Arriving this morning as part of the government's scheme to partially lift lockdown measures across England, the website almost immediately died and threw up a slew of different errors before red-faced Government Digital Service (GDS) bods pulled the plug.

Hosted on gov.uk, GDS's flagship web project, the site's crash and withdrawal will be seen as an embarrassment after most of the nation flocked to the site to see what travel bans have been imposed on them from next week.

The variety of HTTP error messages thrown up by the site suggested that its operators failed to provision enough behind-the-scenes capacity to soak up the predictable surge of inbound traffic.

At the time of publication the site appears to have been replaced with a straightforward "full list of local restriction tiers by area" rather than a postcode search box.

GDS, via the Cabinet Office, has been asked to comment.

At some points the entire setup powering it failed, with El Reg being able to repeatedly view gov.uk's HTTP 502 Bad Gateway status page.
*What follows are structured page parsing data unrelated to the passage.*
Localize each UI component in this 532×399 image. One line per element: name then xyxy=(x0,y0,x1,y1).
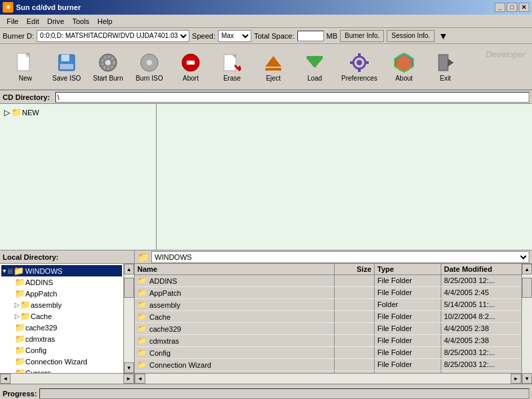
local-tree-cache329[interactable]: 📁 cache329 xyxy=(1,322,122,333)
menu-file[interactable]: File xyxy=(3,16,23,27)
file-scroll-up[interactable]: ▲ xyxy=(522,264,532,274)
file-h-scroll-right[interactable]: ► xyxy=(511,374,521,384)
burn-iso-button[interactable]: Burn ISO xyxy=(129,47,169,87)
local-tree-h-scrollbar: ◄ ► xyxy=(0,373,134,384)
minimize-button[interactable]: _ xyxy=(495,3,505,12)
total-space-label: Total Space: xyxy=(254,32,295,40)
cd-tree-new-item[interactable]: ▷ 📁 NEW xyxy=(3,107,153,118)
close-button[interactable]: ✕ xyxy=(519,3,529,12)
new-icon xyxy=(15,52,36,73)
file-scroll-thumb[interactable] xyxy=(522,278,532,298)
h-scroll-track xyxy=(11,374,123,384)
table-row[interactable]: 📁AppPatch File Folder 4/4/2005 2:45 xyxy=(135,287,521,299)
burner-bar-expand-icon[interactable]: ▼ xyxy=(439,31,448,41)
abort-button[interactable]: Abort xyxy=(171,47,211,87)
folder-icon: 📁 xyxy=(15,288,25,298)
burner-device-select[interactable]: 0:0:0,D: MATSHITACDRW/DVD UJDA7401.03 xyxy=(37,30,189,42)
menu-bar: File Edit Drive Tools Help xyxy=(0,15,532,28)
h-scroll-right-button[interactable]: ► xyxy=(123,374,134,384)
local-tree-windows-label: WINDOWS xyxy=(24,267,64,275)
local-tree-addins-label: ADDINS xyxy=(25,278,53,286)
cd-tree-new-label: NEW xyxy=(22,109,39,117)
table-row[interactable]: 📁assembly Folder 5/14/2005 11:... xyxy=(135,299,521,311)
h-scroll-left-button[interactable]: ◄ xyxy=(0,374,11,384)
toolbar: New Save ISO Start Burn xyxy=(0,44,532,91)
svg-rect-24 xyxy=(358,68,361,72)
eject-icon xyxy=(263,52,284,73)
table-row[interactable]: 📁cdmxtras File Folder 4/4/2005 2:38 xyxy=(135,335,521,347)
svg-rect-20 xyxy=(307,56,323,59)
total-space-unit: MB xyxy=(327,32,338,40)
folder-icon: 📁 xyxy=(15,356,25,366)
local-tree-assembly[interactable]: ▷ 📁 assembly xyxy=(1,299,122,310)
eject-button[interactable]: Eject xyxy=(253,47,293,87)
maximize-button[interactable]: □ xyxy=(507,3,517,12)
save-iso-button[interactable]: Save ISO xyxy=(47,47,87,87)
local-tree-cdmxtras[interactable]: 📁 cdmxtras xyxy=(1,333,122,344)
preferences-button[interactable]: Preferences xyxy=(336,47,383,87)
session-info-button[interactable]: Session Info. xyxy=(387,30,435,42)
burn-iso-label: Burn ISO xyxy=(135,75,163,82)
svg-marker-19 xyxy=(307,59,323,68)
file-scroll-track xyxy=(522,274,532,373)
window-title: Sun cd/dvd burner xyxy=(16,3,81,11)
preferences-label: Preferences xyxy=(341,75,377,82)
folder-icon: 📁 xyxy=(15,334,25,344)
start-burn-button[interactable]: Start Burn xyxy=(88,47,128,87)
scroll-up-button[interactable]: ▲ xyxy=(124,264,134,274)
menu-tools[interactable]: Tools xyxy=(68,16,93,27)
scroll-track xyxy=(124,274,134,362)
file-scroll-down[interactable]: ▼ xyxy=(522,373,532,384)
new-label: New xyxy=(19,75,32,82)
table-row[interactable]: 📁Config File Folder 8/25/2003 12:... xyxy=(135,347,521,359)
load-button[interactable]: Load xyxy=(295,47,335,87)
scroll-thumb[interactable] xyxy=(124,278,134,298)
exit-icon xyxy=(435,52,456,73)
total-space-input[interactable] xyxy=(297,31,324,41)
file-browser-folder-select[interactable]: WINDOWS xyxy=(151,251,529,263)
cd-directory-input[interactable] xyxy=(55,92,529,103)
new-button[interactable]: New xyxy=(5,47,45,87)
menu-help[interactable]: Help xyxy=(93,16,117,27)
cd-directory-bar: CD Directory: xyxy=(0,91,532,104)
col-name-header[interactable]: Name xyxy=(135,264,335,274)
abort-label: Abort xyxy=(183,75,199,82)
burner-label: Burner D: xyxy=(3,32,34,40)
file-browser-section: 📁 WINDOWS Name Size Type Date Modified 📁… xyxy=(135,250,532,384)
menu-drive[interactable]: Drive xyxy=(43,16,69,27)
expand-icon: ▷ xyxy=(15,312,20,320)
local-tree-cache[interactable]: ▷ 📁 Cache xyxy=(1,310,122,322)
file-table-h-scrollbar: ◄ ► xyxy=(135,373,521,384)
local-tree-connection-wizard[interactable]: 📁 Connection Wizard xyxy=(1,356,122,367)
burn-iso-icon xyxy=(139,52,160,73)
root-folder-icon: 📁 xyxy=(13,266,24,276)
scroll-down-button[interactable]: ▼ xyxy=(124,362,134,373)
local-tree-cursors[interactable]: 📁 Cursors xyxy=(1,367,122,373)
table-row[interactable]: 📁cache329 File Folder 4/4/2005 2:38 xyxy=(135,323,521,335)
cd-content-panel xyxy=(157,104,532,250)
file-h-scroll-left[interactable]: ◄ xyxy=(135,374,145,384)
burner-info-button[interactable]: Burner Info. xyxy=(340,30,384,42)
erase-button[interactable]: Erase xyxy=(212,47,252,87)
table-row[interactable]: 📁Connection Wizard File Folder 8/25/2003… xyxy=(135,359,521,371)
table-row[interactable]: 📁ADDINS File Folder 8/25/2003 12:... xyxy=(135,275,521,287)
col-size-header[interactable]: Size xyxy=(335,264,375,274)
local-tree-config[interactable]: 📁 Config xyxy=(1,344,122,356)
local-tree-assembly-label: assembly xyxy=(31,301,61,309)
exit-button[interactable]: Exit xyxy=(425,47,465,87)
about-button[interactable]: About xyxy=(384,47,424,87)
file-table-v-scrollbar[interactable]: ▲ ▼ xyxy=(521,264,532,384)
menu-edit[interactable]: Edit xyxy=(23,16,43,27)
preferences-icon xyxy=(349,52,370,73)
table-row[interactable]: 📁Cache File Folder 10/2/2004 8:2... xyxy=(135,311,521,323)
local-tree-windows-root[interactable]: ▾ 🖥 📁 WINDOWS xyxy=(1,265,122,276)
col-type-header[interactable]: Type xyxy=(375,264,441,274)
local-tree-cache-label: Cache xyxy=(31,312,52,320)
cd-directory-label: CD Directory: xyxy=(3,93,50,101)
file-browser-header: 📁 WINDOWS xyxy=(135,250,532,264)
local-tree-apppatch[interactable]: 📁 AppPatch xyxy=(1,288,122,299)
local-tree-scrollbar[interactable]: ▲ ▼ xyxy=(123,264,134,373)
speed-select[interactable]: Max xyxy=(218,30,251,42)
col-date-header[interactable]: Date Modified xyxy=(441,264,521,274)
local-tree-addins[interactable]: 📁 ADDINS xyxy=(1,276,122,288)
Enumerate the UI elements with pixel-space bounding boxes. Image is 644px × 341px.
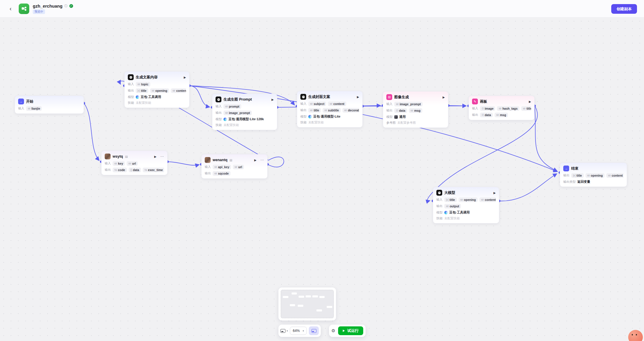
param-name: image_prompt (400, 102, 421, 106)
preview-status-badge: 预览中 (33, 9, 45, 14)
node-start[interactable]: →开始输入strlianjie (15, 96, 84, 114)
param-tag: {}data (129, 168, 141, 172)
row-label: 输入 (216, 104, 222, 108)
not-configured-text: 未配置技能 (223, 123, 239, 127)
type-str-icon: str (152, 89, 154, 92)
minimap[interactable] (278, 287, 336, 321)
node-gen-content[interactable]: 生成文案内容▶输入strtopic输出[x]titlestropeningstr… (124, 71, 190, 108)
node-title: 生成文案内容 (136, 75, 158, 80)
test-run-button[interactable]: 试运行 (338, 326, 363, 335)
param-name: data (399, 109, 405, 112)
row-label: 输出 (216, 111, 222, 115)
param-tag: [x]title (571, 173, 584, 178)
param-tag: strtitle1 (521, 106, 531, 111)
node-board[interactable]: ✎画板▶输入⊡imagestrhash_tagsstrtitle1strtitl… (469, 96, 535, 120)
node-gen-cover[interactable]: 生成封面文案▶输入strsubjectstrcontent输出strtitles… (297, 91, 363, 128)
chevron-down-icon: ▾ (303, 330, 304, 332)
zoom-select[interactable]: 64% ▾ (290, 327, 307, 335)
tool-node-icon (105, 154, 111, 159)
param-name: decorative_text (348, 108, 359, 112)
llm-node-icon (216, 97, 221, 102)
layout-mode-button[interactable]: ▾ (280, 329, 288, 333)
minimap-toggle-button[interactable] (309, 326, 319, 335)
m-doubao-icon (308, 115, 312, 118)
param-name: title (314, 108, 319, 112)
param-name: exec_time (148, 168, 163, 172)
node-run-button[interactable]: ▶ (154, 155, 156, 158)
node-more-button[interactable]: ⋯ (260, 158, 264, 162)
param-name: hash_tags (502, 107, 518, 110)
param-tag: strtopic (136, 82, 150, 87)
node-image-gen[interactable]: ⊡图像生成▶输入strimage_prompt输出⊡datastrmsg模型通用… (383, 91, 448, 128)
param-name: lianjie (31, 107, 40, 110)
row-label: 模型 (300, 115, 306, 119)
param-tag: strurl (233, 165, 244, 169)
node-run-button[interactable]: ▶ (442, 96, 445, 99)
type-str-icon: str (137, 83, 140, 86)
row-label: 输出 (105, 168, 111, 172)
type-obj-icon: {} (130, 168, 132, 171)
type-str-icon: str (310, 109, 313, 112)
node-more-button[interactable]: ⋯ (160, 154, 164, 159)
node-run-button[interactable]: ▶ (184, 76, 186, 79)
node-title: 画板 (480, 99, 487, 104)
create-copy-button[interactable]: 创建副本 (611, 4, 637, 14)
param-name: content (612, 174, 623, 177)
type-str-icon: str (396, 103, 399, 106)
image-node-icon: ⊡ (386, 94, 392, 100)
node-title: wsytq (113, 154, 123, 159)
model-line: 豆包·通用模型·Lite·128k (223, 117, 264, 121)
verified-badge-icon: ✓ (69, 4, 73, 8)
node-run-button[interactable]: ▶ (254, 159, 256, 162)
edge-gen-content-to-gen-image-prompt (190, 86, 210, 107)
node-run-button[interactable]: ▶ (493, 191, 496, 194)
board-node-icon: ✎ (472, 99, 478, 104)
m-doubao-icon (136, 95, 139, 99)
type-img-icon: ⊡ (396, 109, 398, 112)
node-run-button[interactable]: ▶ (271, 98, 274, 101)
model-name: 通用 (399, 115, 406, 119)
param-tag: strmsg (409, 108, 422, 113)
edge-start-to-wsytq (84, 103, 99, 161)
llm-blob-glyph (302, 96, 305, 98)
param-name: content (485, 198, 496, 202)
edge-image-gen-to-board (448, 106, 466, 106)
edge-board-to-end (535, 106, 557, 171)
node-big-model[interactable]: 大模型▶输入[x]titlestropeningstrcontentstrend… (433, 187, 499, 223)
type-img-icon: ⊡ (482, 107, 484, 110)
minimap-node-end (327, 306, 332, 308)
node-end[interactable]: →结束输出[x]titlestropeningstrcontentstre⋯输出… (560, 163, 627, 187)
type-str-icon: str (608, 174, 611, 177)
row-label: 模型 (128, 95, 134, 99)
node-gen-image-prompt[interactable]: 生成生图 Prompt▶输入strprompt输出strimage_prompt… (212, 94, 277, 130)
type-str-icon: str (446, 205, 449, 208)
node-run-button[interactable]: ▶ (529, 100, 531, 103)
param-tag: strmsg (495, 113, 508, 117)
minimap-node-gen-content (292, 292, 297, 294)
minimap-viewport (281, 290, 334, 318)
node-wsytq[interactable]: wsytq▤▶⋯输入strkeystrurl输出№code{}data№exec… (101, 151, 168, 175)
m-doubao-icon (444, 211, 448, 214)
param-name: sqcode (218, 172, 229, 175)
param-name: output (450, 204, 459, 208)
node-run-button[interactable]: ▶ (357, 95, 359, 99)
canvas-toolbar-left: ▾ 64% ▾ (278, 325, 321, 337)
node-title: wenantq (213, 158, 228, 162)
row-label: 输入 (18, 106, 24, 111)
info-icon[interactable]: ⓘ (64, 4, 68, 8)
type-str-icon: str (587, 174, 590, 177)
param-tag: stropening (150, 88, 169, 93)
node-wenantq[interactable]: wenantq▤▶⋯输入strapi_keystrurl输出strsqcode (201, 154, 268, 179)
zoom-level: 64% (293, 329, 300, 333)
wrench-icon[interactable]: ⚙ (331, 328, 335, 333)
param-tag: ⊡image (480, 106, 495, 111)
not-configured-text: 未配置技能 (136, 101, 151, 105)
row-label: 模型 (436, 211, 442, 215)
param-name: title (576, 174, 582, 177)
param-name: key (118, 162, 123, 165)
back-button[interactable]: ‹ (6, 5, 15, 13)
row-label: 输入 (386, 102, 392, 106)
type-num-icon: № (114, 168, 117, 171)
row-label: 输入 (205, 165, 211, 169)
llm-blob-glyph (217, 98, 220, 101)
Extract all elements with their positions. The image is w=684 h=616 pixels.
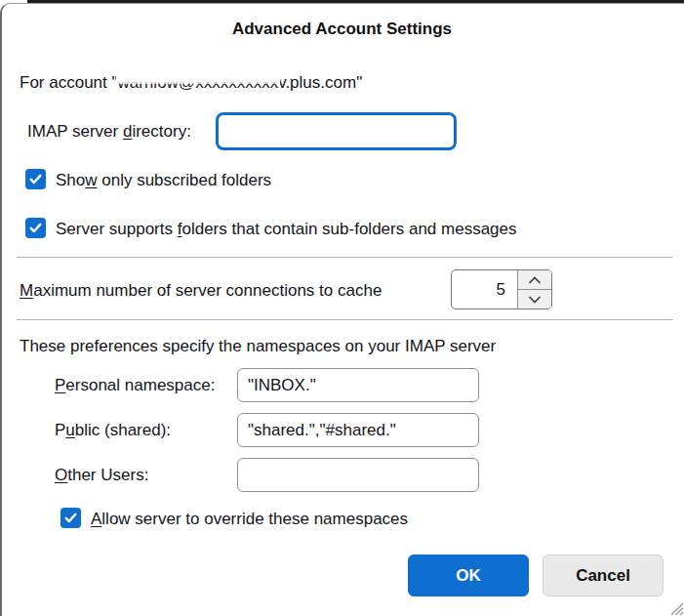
label-text: irectory: (132, 122, 190, 141)
imap-directory-label: IMAP server directory: (27, 121, 191, 142)
account-line: For account "warrilow@xxxxxxxxxxv.plus.c… (20, 72, 362, 93)
label-text: blic (shared): (75, 421, 171, 439)
max-connections-label: Maximum number of server connections to … (20, 280, 382, 301)
override-namespaces-checkbox[interactable] (60, 508, 81, 528)
label-text: Server supports (56, 220, 178, 238)
spinner-down-button[interactable] (518, 289, 551, 308)
spinner-buttons (517, 270, 551, 308)
account-line-prefix: For account " (20, 73, 118, 92)
public-namespace-input[interactable] (237, 413, 479, 447)
show-subscribed-label[interactable]: Show only subscribed folders (56, 170, 271, 190)
access-key: O (55, 466, 67, 484)
label-text: P (55, 421, 65, 439)
access-key: u (65, 421, 74, 439)
dialog-title: Advanced Account Settings (0, 20, 684, 39)
label-text: ther Users: (67, 466, 148, 484)
supports-subfolders-checkbox[interactable] (25, 218, 46, 238)
spinner-up-button[interactable] (518, 270, 551, 289)
label-text: ersonal namespace: (65, 376, 215, 394)
access-key: d (123, 122, 132, 141)
resize-grip-icon[interactable] (666, 598, 683, 615)
public-namespace-label: Public (shared): (55, 420, 171, 440)
access-key: w (85, 171, 97, 189)
checkmark-icon (63, 511, 78, 525)
divider (17, 319, 673, 320)
max-connections-spinner[interactable]: 5 (451, 269, 552, 309)
background-window-edge (27, 0, 684, 3)
max-connections-value[interactable]: 5 (452, 270, 517, 308)
access-key: A (91, 510, 101, 528)
imap-directory-input[interactable] (216, 112, 457, 150)
supports-subfolders-label[interactable]: Server supports folders that contain sub… (56, 219, 517, 239)
other-users-input[interactable] (237, 458, 479, 492)
checkmark-icon (28, 172, 43, 186)
account-line-suffix: v.plus.com" (278, 73, 362, 92)
personal-namespace-input[interactable] (237, 368, 479, 402)
cancel-button[interactable]: Cancel (543, 554, 664, 596)
label-text: llow server to override these namespaces (101, 510, 408, 528)
personal-namespace-label: Personal namespace: (55, 375, 215, 395)
divider (17, 257, 673, 258)
advanced-account-settings-dialog: { "dialog": { "title": "Advanced Account… (0, 0, 684, 616)
chevron-down-icon (528, 296, 542, 304)
other-users-label: Other Users: (55, 465, 148, 485)
ok-button[interactable]: OK (408, 554, 529, 596)
account-redacted-text: warrilow@xxxxxxxxxx (118, 72, 279, 93)
label-text: olders that contain sub-folders and mess… (181, 220, 516, 238)
checkmark-icon (28, 221, 43, 235)
show-subscribed-checkbox[interactable] (25, 169, 46, 189)
label-text: aximum number of server connections to c… (33, 281, 382, 300)
label-text: Sho (56, 171, 85, 189)
namespaces-intro: These preferences specify the namespaces… (20, 336, 496, 356)
override-namespaces-label[interactable]: Allow server to override these namespace… (91, 509, 408, 529)
access-key: P (55, 376, 65, 394)
access-key: M (20, 281, 33, 300)
label-text: IMAP server (27, 122, 123, 141)
chevron-up-icon (528, 276, 542, 284)
label-text: only subscribed folders (98, 171, 272, 189)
As Reg readers know, 502 means the relevant server is not responding because it has run out of memory.

The service itself is as simple as could be: users input a postcode and the site returns a result saying "you are in tier X". It's a database-powered lookup service that isn't overly complicated.

Last year the House of Commons' Science and Technology Committee said GDS's purpose was "increasingly unclear", in part because of the failure of its Verify digital ID service.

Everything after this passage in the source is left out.